Write each line of the material exactly as given, from the top through the line that contains "characters experiences emotion", and omit all pictures.

------

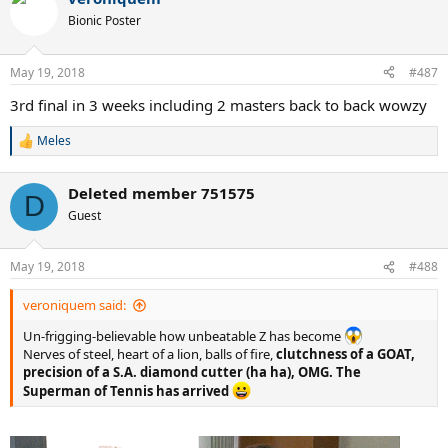
Bionic Poster
May 19, 2018
#487
3rd final in 3 weeks including 2 masters back to back wowzy
Meles
R
e
a
Deleted member 751575
c
D
t
Guest
i
o
n
May 19, 2018
#488
s
:
veroniquem said:
Un-frigging-believable how unbeatable Z has become
Nerves of steel, heart of a lion, balls of fire,
clutchness of a GOAT,
precision of a S.A. diamond cutter (ha ha), OMG. The
Superman of Tennis has arrived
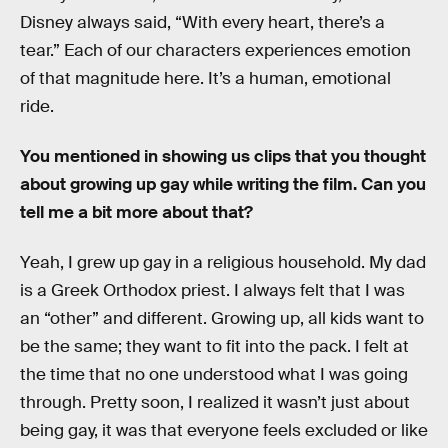
Disney always said, “With every heart, there’s a
tear.” Each of our characters experiences emotion
of that magnitude here. It’s a human, emotional
ride.
You mentioned in showing us clips that you thought
about growing up gay while writing the film. Can you
tell me a bit more about that?
Yeah, I grew up gay in a religious household. My dad
is a Greek Orthodox priest. I always felt that I was
an “other” and different. Growing up, all kids want to
be the same; they want to fit into the pack. I felt at
the time that no one understood what I was going
through. Pretty soon, I realized it wasn’t just about
being gay, it was that everyone feels excluded or like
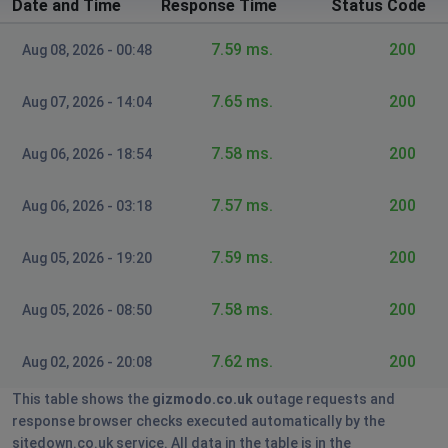
Date and Time
Response Time
Status Code
7.59 ms.
200
Aug 08, 2026 - 00:48
7.65 ms.
200
Aug 07, 2026 - 14:04
7.58 ms.
200
Aug 06, 2026 - 18:54
7.57 ms.
200
Aug 06, 2026 - 03:18
7.59 ms.
200
Aug 05, 2026 - 19:20
7.58 ms.
200
Aug 05, 2026 - 08:50
7.62 ms.
200
Aug 02, 2026 - 20:08
This table shows the
gizmodo.co.uk
outage requests and
response browser checks executed automatically by the
sitedown.co.uk service. All data in the table is in the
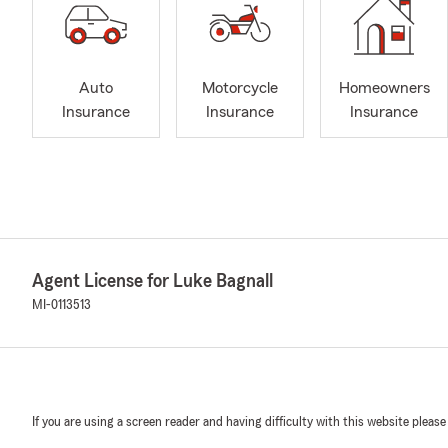
Auto
Motorcycle
Homeowners
Insurance
Insurance
Insurance
Agent License for Luke Bagnall
MI-0113513
If you are using a screen reader and having difficulty with this website please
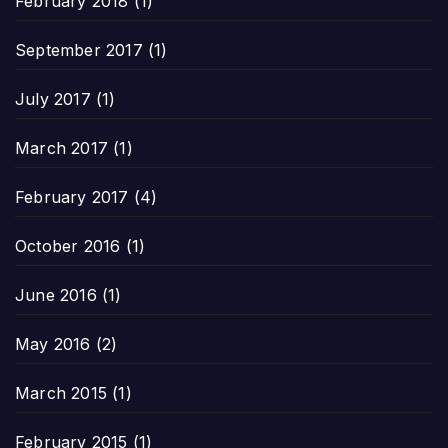
February 2018
(1)
September 2017
(1)
July 2017
(1)
March 2017
(1)
February 2017
(4)
October 2016
(1)
June 2016
(1)
May 2016
(2)
March 2015
(1)
February 2015
(1)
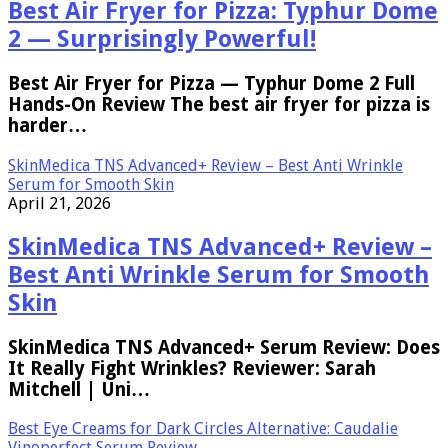
Best Air Fryer for Pizza: Typhur Dome
2 — Surprisingly Powerful!
Best Air Fryer for Pizza — Typhur Dome 2 Full
Hands-On Review The best air fryer for pizza is
harder…
SkinMedica TNS Advanced+ Review – Best Anti Wrinkle
Serum for Smooth Skin
April 21, 2026
SkinMedica TNS Advanced+ Review –
Best Anti Wrinkle Serum for Smooth
Skin
SkinMedica TNS Advanced+ Serum Review: Does
It Really Fight Wrinkles? Reviewer: Sarah
Mitchell | Uni…
Best Eye Creams for Dark Circles Alternative: Caudalie
Vinoperfect Serum Review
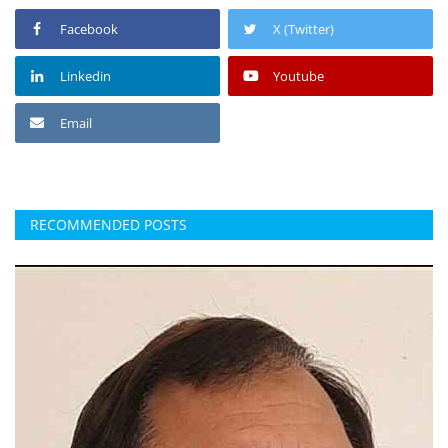
Facebook
X (Twitter)
Linkedin
Youtube
Email
RECOMMENDED POSTS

------

ANSWER SPACE:
Bionic Poster
May 19, 2018
#487
3rd final in 3 weeks including 2 masters back to back wowzy
Meles
R
e
a
Deleted member 751575
c
D
t
Guest
i
o
n
May 19, 2018
#488
s
:
veroniquem said:
Un-frigging-believable how unbeatable Z has become
Nerves of steel, heart of a lion, balls of fire,
clutchness of a GOAT,
precision of a S.A. diamond cutter (ha ha), OMG. The
Superman of Tennis has arrived
Disney always said, “With every heart, there’s a
tear.” Each of our characters experiences emotion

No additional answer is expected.